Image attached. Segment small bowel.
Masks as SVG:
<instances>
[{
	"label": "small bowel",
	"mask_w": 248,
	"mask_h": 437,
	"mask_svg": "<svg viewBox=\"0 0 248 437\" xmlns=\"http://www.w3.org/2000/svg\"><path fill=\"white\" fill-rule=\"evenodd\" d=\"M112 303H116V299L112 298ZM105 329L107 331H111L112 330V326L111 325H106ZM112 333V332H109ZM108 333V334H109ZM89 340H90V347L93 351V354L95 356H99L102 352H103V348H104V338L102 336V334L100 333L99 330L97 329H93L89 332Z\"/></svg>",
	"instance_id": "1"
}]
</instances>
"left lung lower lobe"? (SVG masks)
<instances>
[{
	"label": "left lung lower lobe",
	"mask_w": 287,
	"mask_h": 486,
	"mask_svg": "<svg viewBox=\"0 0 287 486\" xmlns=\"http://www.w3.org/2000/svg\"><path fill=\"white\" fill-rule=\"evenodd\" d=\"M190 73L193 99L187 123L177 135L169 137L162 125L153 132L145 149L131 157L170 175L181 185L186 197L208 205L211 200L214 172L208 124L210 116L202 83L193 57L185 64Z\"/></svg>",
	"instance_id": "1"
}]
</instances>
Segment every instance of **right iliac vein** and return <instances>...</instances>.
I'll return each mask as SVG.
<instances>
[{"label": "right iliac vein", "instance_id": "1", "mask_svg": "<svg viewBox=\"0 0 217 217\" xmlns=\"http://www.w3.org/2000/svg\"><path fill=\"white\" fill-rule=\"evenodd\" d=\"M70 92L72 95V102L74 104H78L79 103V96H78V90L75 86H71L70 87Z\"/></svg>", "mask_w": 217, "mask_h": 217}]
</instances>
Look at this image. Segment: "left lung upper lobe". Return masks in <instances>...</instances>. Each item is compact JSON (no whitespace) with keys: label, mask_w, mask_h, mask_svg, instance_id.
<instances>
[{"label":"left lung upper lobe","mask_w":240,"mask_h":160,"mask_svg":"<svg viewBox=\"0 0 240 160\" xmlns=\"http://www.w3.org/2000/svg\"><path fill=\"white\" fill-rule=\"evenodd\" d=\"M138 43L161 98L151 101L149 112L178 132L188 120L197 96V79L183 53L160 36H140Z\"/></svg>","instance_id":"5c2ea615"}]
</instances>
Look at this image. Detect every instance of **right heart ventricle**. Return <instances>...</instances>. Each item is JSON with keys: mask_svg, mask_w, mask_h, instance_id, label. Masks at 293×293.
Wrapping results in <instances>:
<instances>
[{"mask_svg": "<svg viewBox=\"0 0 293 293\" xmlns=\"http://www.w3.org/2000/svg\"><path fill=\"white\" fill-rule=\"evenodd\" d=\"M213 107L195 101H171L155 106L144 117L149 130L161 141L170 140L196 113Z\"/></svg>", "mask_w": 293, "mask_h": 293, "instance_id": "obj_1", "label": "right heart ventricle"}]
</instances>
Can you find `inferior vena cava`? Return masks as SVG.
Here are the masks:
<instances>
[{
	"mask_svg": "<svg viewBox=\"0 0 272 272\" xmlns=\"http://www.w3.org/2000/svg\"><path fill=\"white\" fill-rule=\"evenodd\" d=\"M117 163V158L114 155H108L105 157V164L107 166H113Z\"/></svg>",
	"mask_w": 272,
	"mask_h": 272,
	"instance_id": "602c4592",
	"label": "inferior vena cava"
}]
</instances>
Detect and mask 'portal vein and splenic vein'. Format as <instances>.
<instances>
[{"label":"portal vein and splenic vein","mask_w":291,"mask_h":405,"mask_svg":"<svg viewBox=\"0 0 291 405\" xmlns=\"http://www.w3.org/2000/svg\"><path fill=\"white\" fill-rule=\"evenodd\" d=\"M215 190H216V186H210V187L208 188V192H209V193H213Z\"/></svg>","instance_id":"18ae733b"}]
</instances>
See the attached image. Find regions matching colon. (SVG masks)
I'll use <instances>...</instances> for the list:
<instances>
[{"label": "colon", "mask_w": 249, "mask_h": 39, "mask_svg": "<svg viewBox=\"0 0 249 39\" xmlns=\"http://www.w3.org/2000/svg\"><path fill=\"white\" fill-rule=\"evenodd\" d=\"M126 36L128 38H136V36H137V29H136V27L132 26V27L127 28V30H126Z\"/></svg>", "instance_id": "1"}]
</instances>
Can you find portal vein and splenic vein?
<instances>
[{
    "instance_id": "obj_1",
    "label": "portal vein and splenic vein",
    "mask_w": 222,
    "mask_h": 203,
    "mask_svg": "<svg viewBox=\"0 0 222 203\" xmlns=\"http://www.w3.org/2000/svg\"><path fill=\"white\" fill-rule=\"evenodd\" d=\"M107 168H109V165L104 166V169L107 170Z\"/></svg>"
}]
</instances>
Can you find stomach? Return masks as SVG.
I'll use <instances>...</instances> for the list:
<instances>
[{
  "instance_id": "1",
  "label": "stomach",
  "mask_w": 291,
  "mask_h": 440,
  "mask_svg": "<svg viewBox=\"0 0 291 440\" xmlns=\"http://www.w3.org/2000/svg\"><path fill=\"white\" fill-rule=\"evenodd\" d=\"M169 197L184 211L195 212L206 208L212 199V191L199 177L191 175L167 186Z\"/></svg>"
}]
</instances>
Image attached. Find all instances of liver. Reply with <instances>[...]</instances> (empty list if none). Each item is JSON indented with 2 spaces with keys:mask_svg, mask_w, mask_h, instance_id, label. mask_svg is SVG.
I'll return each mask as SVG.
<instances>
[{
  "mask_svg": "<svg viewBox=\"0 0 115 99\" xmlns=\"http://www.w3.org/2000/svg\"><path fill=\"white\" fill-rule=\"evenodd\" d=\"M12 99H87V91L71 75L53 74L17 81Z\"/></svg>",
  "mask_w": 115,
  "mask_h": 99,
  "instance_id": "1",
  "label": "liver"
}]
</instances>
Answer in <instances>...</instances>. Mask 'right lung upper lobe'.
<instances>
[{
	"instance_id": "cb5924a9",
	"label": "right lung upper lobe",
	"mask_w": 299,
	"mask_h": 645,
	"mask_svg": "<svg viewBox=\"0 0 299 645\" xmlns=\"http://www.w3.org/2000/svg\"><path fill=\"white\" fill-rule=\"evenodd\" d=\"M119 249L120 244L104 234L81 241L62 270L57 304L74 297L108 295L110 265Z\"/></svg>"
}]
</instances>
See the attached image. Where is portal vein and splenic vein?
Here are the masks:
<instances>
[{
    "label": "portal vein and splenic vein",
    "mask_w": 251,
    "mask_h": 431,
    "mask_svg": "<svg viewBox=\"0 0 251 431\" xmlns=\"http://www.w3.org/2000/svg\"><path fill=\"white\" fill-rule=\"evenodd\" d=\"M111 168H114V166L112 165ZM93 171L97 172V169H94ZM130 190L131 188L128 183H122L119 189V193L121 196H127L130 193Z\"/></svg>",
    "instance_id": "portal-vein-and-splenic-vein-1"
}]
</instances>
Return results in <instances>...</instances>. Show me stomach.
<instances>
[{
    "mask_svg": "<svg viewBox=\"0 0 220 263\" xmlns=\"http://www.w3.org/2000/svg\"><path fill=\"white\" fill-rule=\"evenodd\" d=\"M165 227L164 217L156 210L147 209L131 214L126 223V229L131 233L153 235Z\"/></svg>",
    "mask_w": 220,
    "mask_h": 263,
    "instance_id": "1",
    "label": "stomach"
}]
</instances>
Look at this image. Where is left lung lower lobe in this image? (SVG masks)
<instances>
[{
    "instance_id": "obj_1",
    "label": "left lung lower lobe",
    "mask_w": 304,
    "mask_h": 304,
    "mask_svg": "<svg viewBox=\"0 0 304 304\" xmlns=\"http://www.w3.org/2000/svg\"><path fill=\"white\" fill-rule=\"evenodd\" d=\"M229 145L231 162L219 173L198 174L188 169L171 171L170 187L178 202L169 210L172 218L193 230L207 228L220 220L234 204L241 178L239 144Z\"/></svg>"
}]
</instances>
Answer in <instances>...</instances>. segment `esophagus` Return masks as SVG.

▸ THE PROBLEM
From where "Return results in" appears to the last line of the listing above, please write out every line exactly; leave out the rest.

▸ ANSWER TO THIS EXERCISE
Return results in <instances>...</instances>. Show me stomach.
<instances>
[{
    "mask_svg": "<svg viewBox=\"0 0 220 263\" xmlns=\"http://www.w3.org/2000/svg\"><path fill=\"white\" fill-rule=\"evenodd\" d=\"M165 227L164 217L156 210L147 209L131 214L126 223V229L131 233L153 235Z\"/></svg>",
    "mask_w": 220,
    "mask_h": 263,
    "instance_id": "1",
    "label": "stomach"
}]
</instances>
Look at this image. Where is left lung lower lobe in this image? (SVG masks)
<instances>
[{
    "instance_id": "obj_1",
    "label": "left lung lower lobe",
    "mask_w": 304,
    "mask_h": 304,
    "mask_svg": "<svg viewBox=\"0 0 304 304\" xmlns=\"http://www.w3.org/2000/svg\"><path fill=\"white\" fill-rule=\"evenodd\" d=\"M229 145L231 162L219 173L198 174L188 169L171 171L170 187L178 202L169 210L172 218L193 230L207 228L220 220L234 204L241 178L239 144Z\"/></svg>"
}]
</instances>
Answer in <instances>...</instances>. segment `esophagus` Return masks as SVG.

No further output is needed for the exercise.